PROBLEM STATEMENT -
Retype, word for word, every line starting at the line with "The width and" and ending with the final line of the entries; skip the pictures.

• • • • •

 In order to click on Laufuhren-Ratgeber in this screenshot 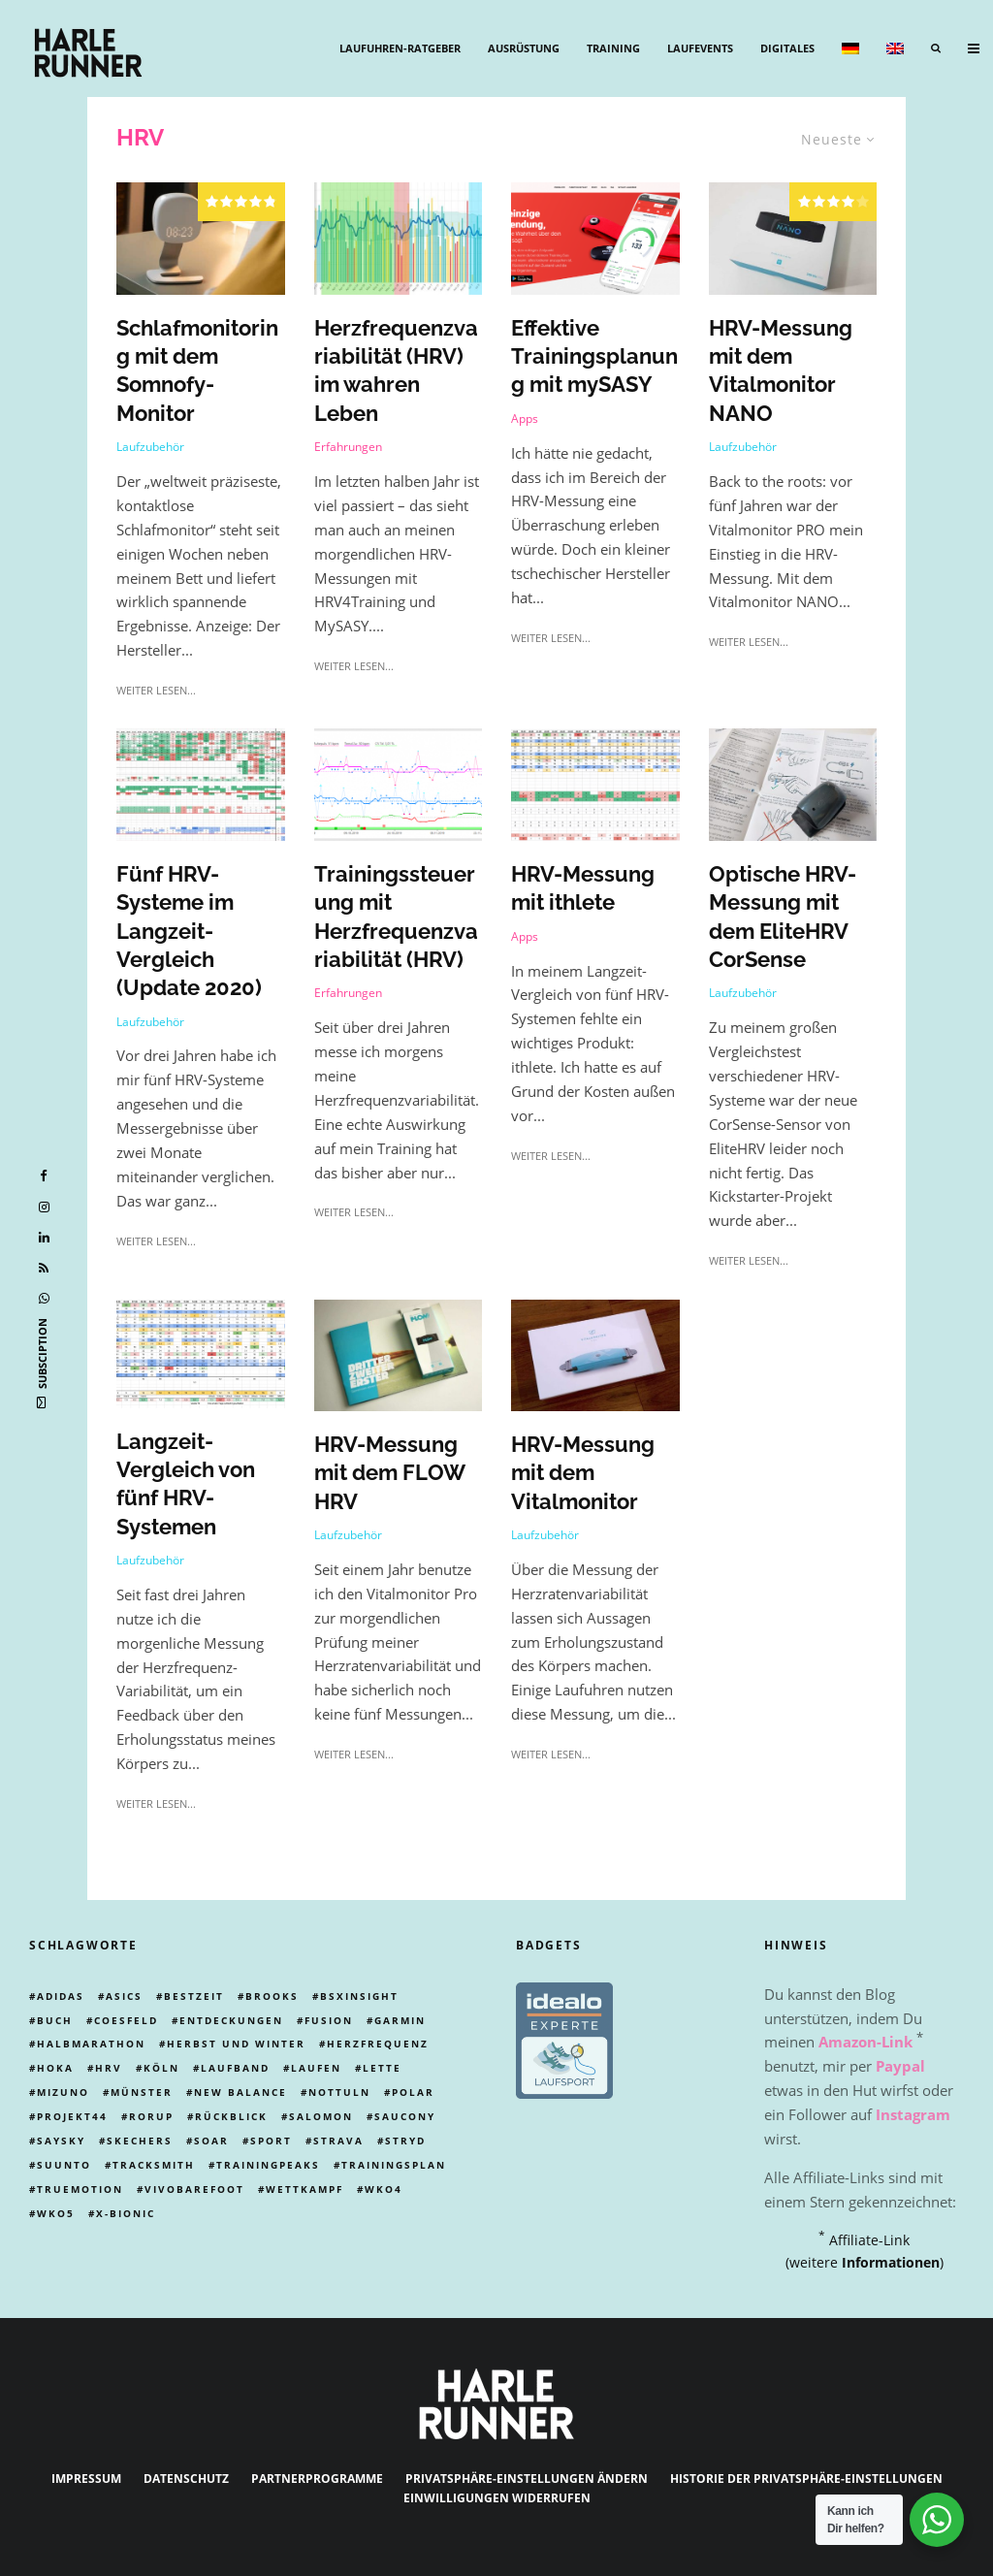, I will do `click(400, 48)`.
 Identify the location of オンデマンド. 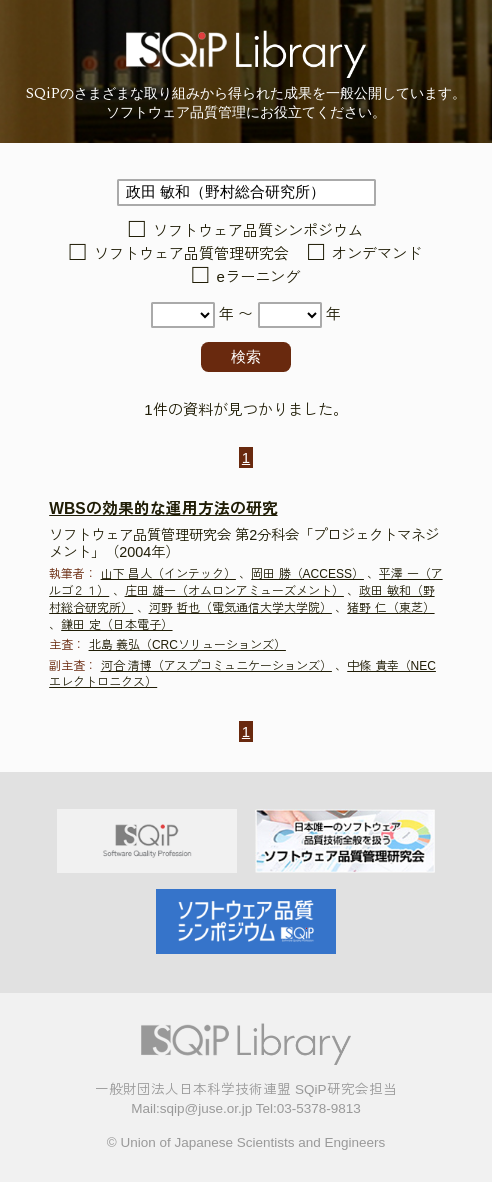
(377, 253).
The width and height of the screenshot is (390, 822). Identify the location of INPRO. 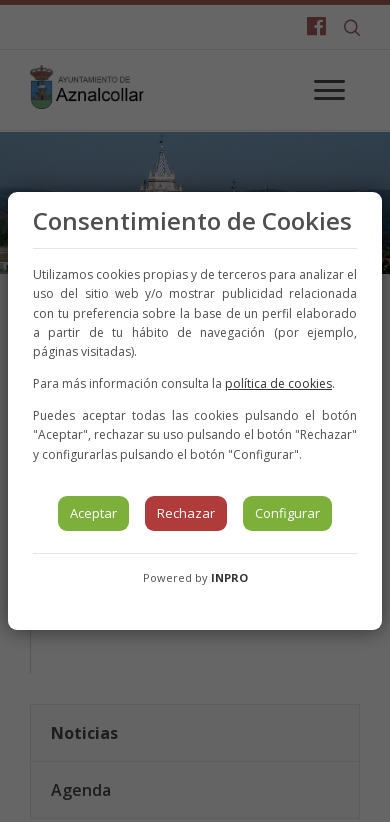
(229, 577).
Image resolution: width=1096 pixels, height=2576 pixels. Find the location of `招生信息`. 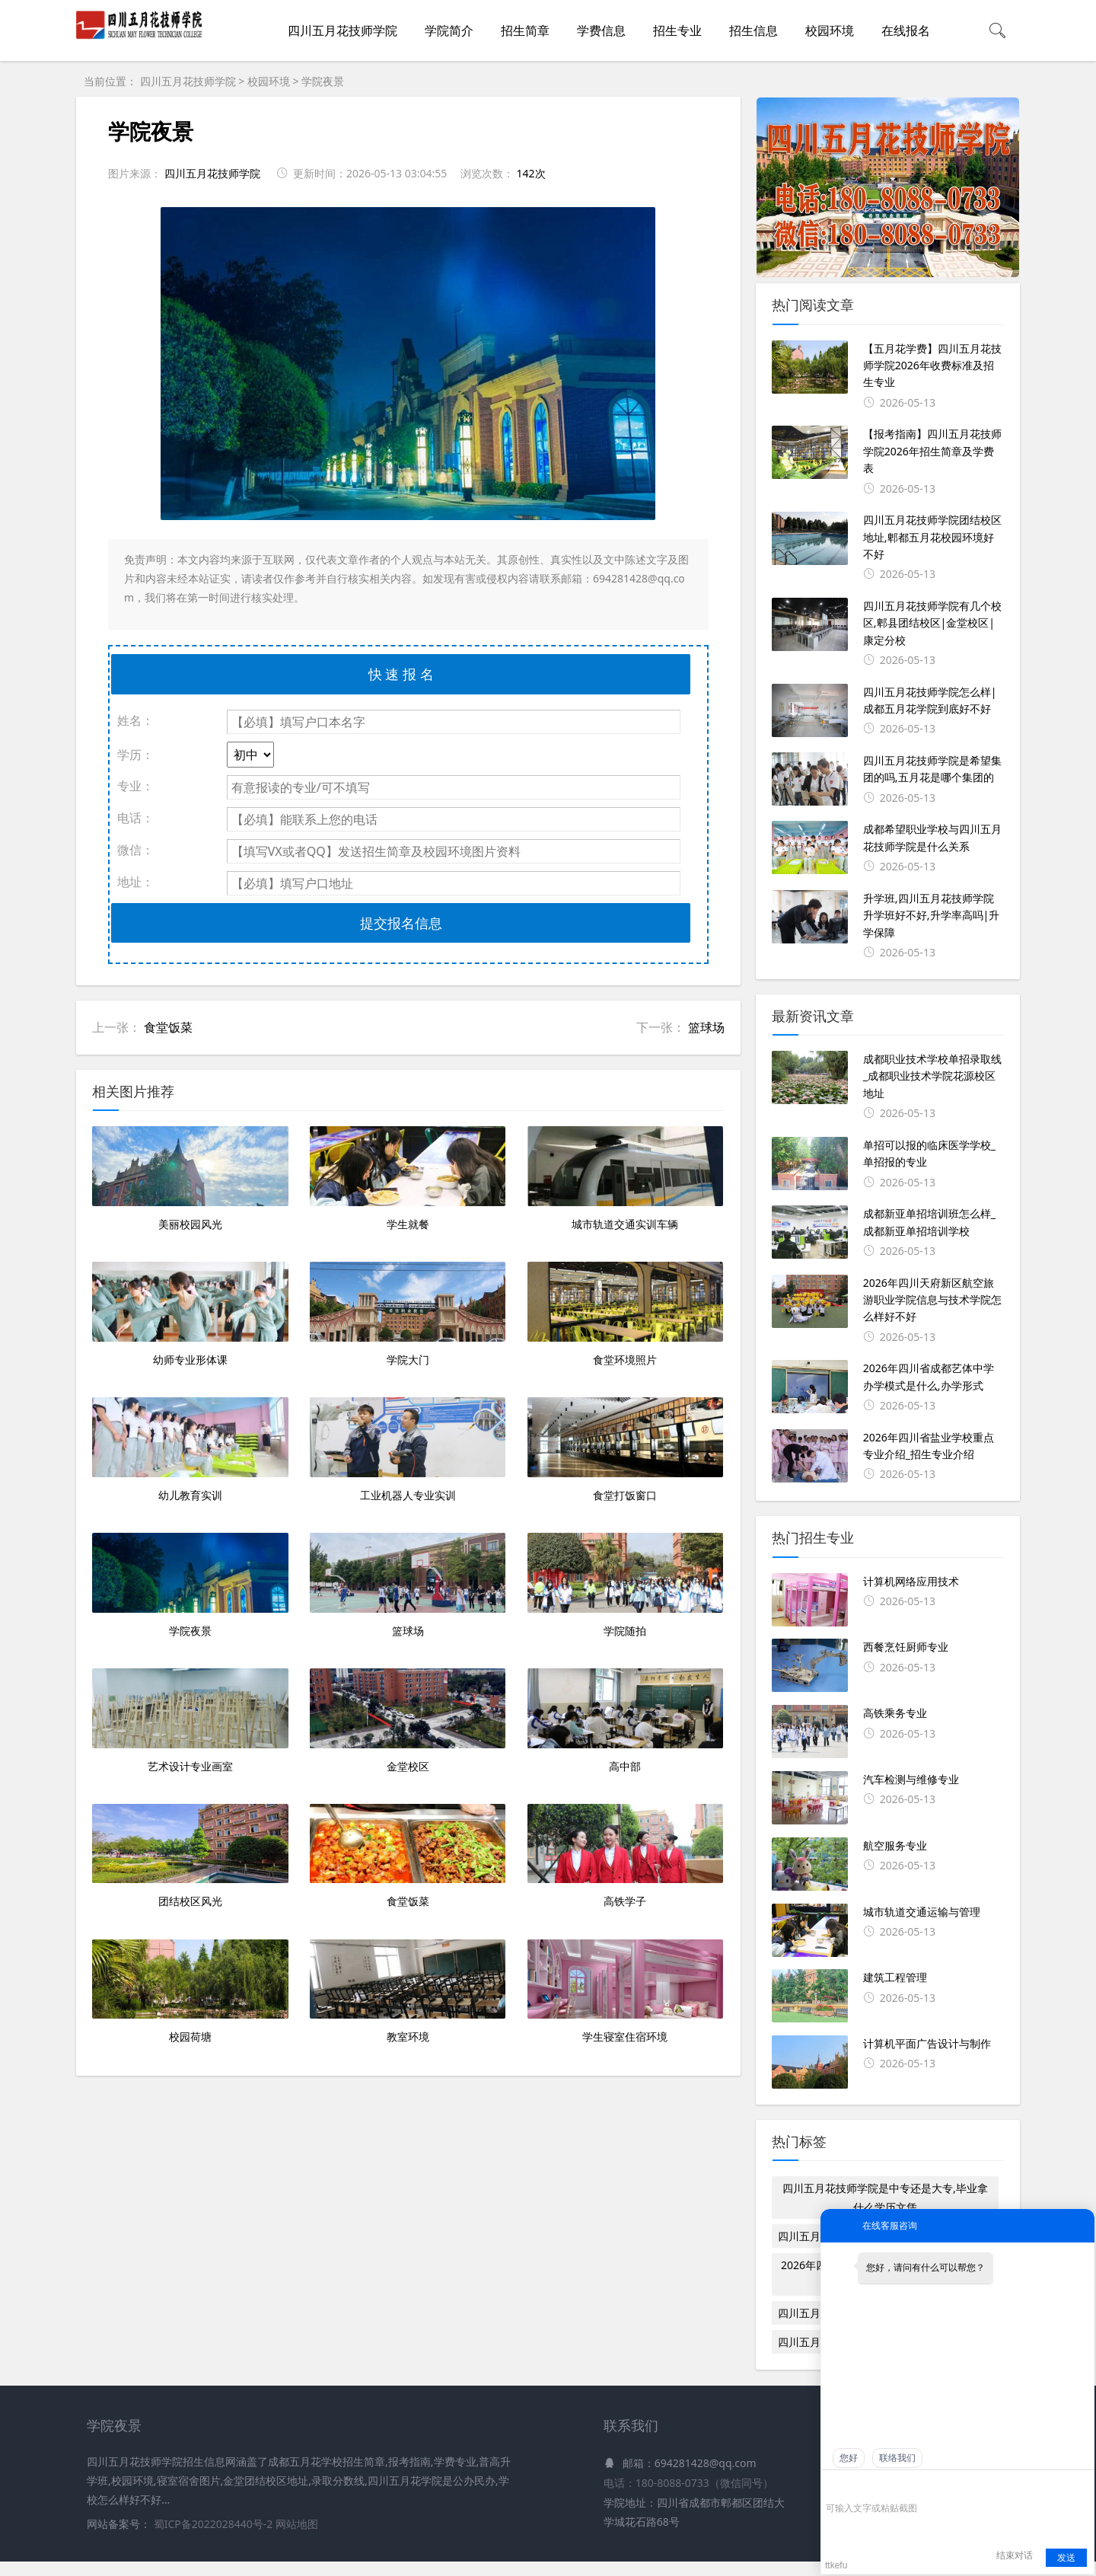

招生信息 is located at coordinates (753, 30).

• • • • •

SOLUTION TO THE PROBLEM -
The width and height of the screenshot is (390, 822). Identify the location of INPRO. 
(229, 577).
Image resolution: width=1096 pixels, height=2576 pixels. Find the location of `招生信息`. 

招生信息 is located at coordinates (753, 30).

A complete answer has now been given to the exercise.